EXERCISE BRIEF> Below are the records; tally the lines that include "Смотреть" and report only the total.

RECORDS SUPPLIED>
<<<<

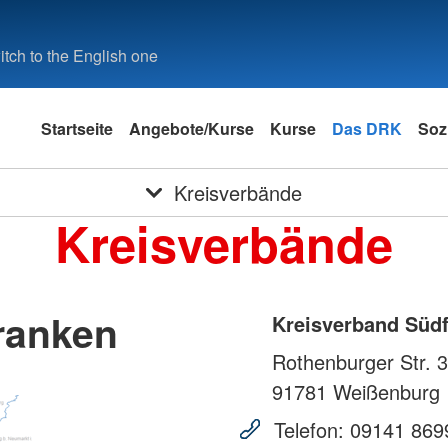
tch to the English one
Startseite
Angebote/Kurse
Kurse
Das DRK
Soz
Kreisverbände
Kreisverbände
ranken
Kreisverband Süd
Rothenburger Str. 
91781
Weißenburg
Telefon:
09141 869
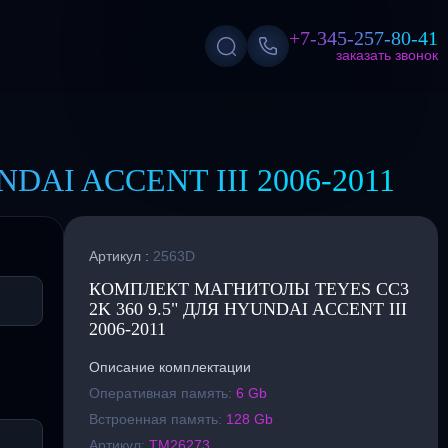
+7-345-257-80-41
заказать звонок
AI ACCENT III 2006-2011
Артикул :
2563D
КОМПЛЕКТ МАГНИТОЛЫ TEYES CC3
2K 360 9.5" ДЛЯ HYUNDAI ACCENT III
2006-2011
Описание комплектации
Оперативная память:
6 Gb
Встроенная память:
128 Gb
Артикул:
TM26273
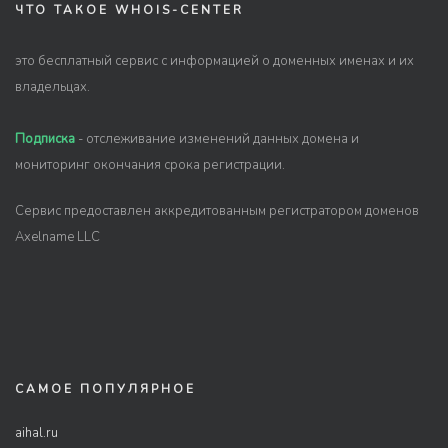
ЧТО ТАКОЕ WHOIS-CENTER
это бесплатный сервис с информацией о доменных именах и их
владельцах.
Подписка
- отслеживание изменений данных домена и
мониторинг окончания срока регистрации.
Сервис предоставлен аккредитованным регистратором доменов
Axelname LLC
САМОЕ ПОПУЛЯРНОЕ
aihal.ru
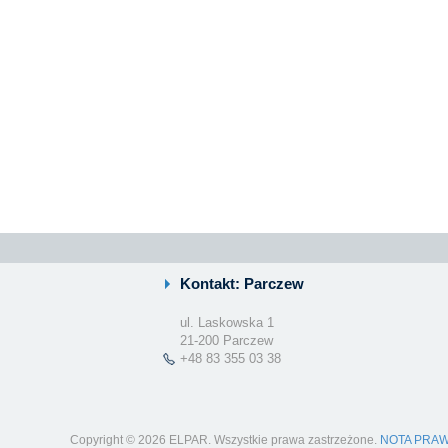
Kontakt: Parczew
ul. Laskowska 1
21-200 Parczew
+48 83 355 03 38
Copyright © 2026 ELPAR. Wszystkie prawa zastrzeżone.
NOTA PRA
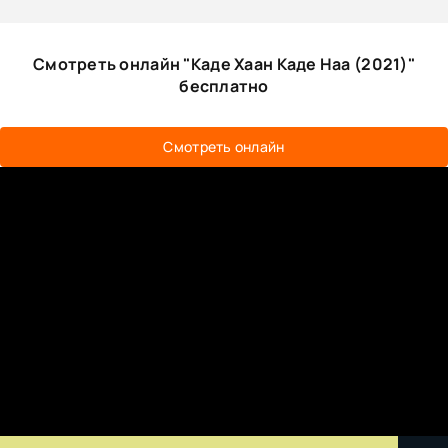
Смотреть онлайн "Каде Хаан Каде Наа (2021)"
бесплатно
Смотреть онлайн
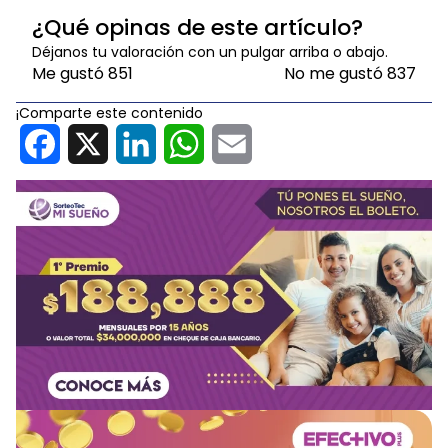
¿Qué opinas de este artículo?
Déjanos tu valoración con un pulgar arriba o abajo.
Me gustó
851
No me gustó
837
¡Comparte este contenido
Facebook
X
LinkedIn
WhatsApp
Email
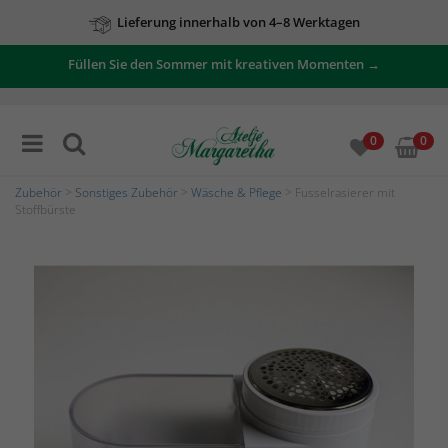
Lieferung innerhalb von 4–8 Werktagen
Füllen Sie den Sommer mit kreativen Momenten →
0
0
Zubehör
>
Sonstiges Zubehör
>
Wäsche & Pflege
> Fusselrasierer mit
Stoffbürste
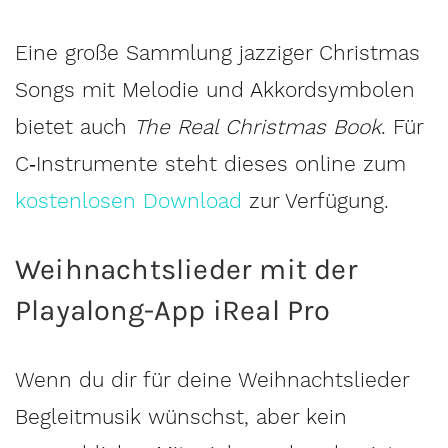
Eine große Sammlung jazziger Christmas
Songs mit Melodie und Akkordsymbolen
bietet auch
The Real Christmas Book
. Für
C‑Instrumente steht dieses online zum
kostenlosen Download
zur Verfügung.
Weihnachtslieder mit der
Playalong-App iReal Pro
Wenn du dir für deine Weihnachtslieder
Begleitmusik wünschst, aber kein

>>>>

TASK SOLUTION> 2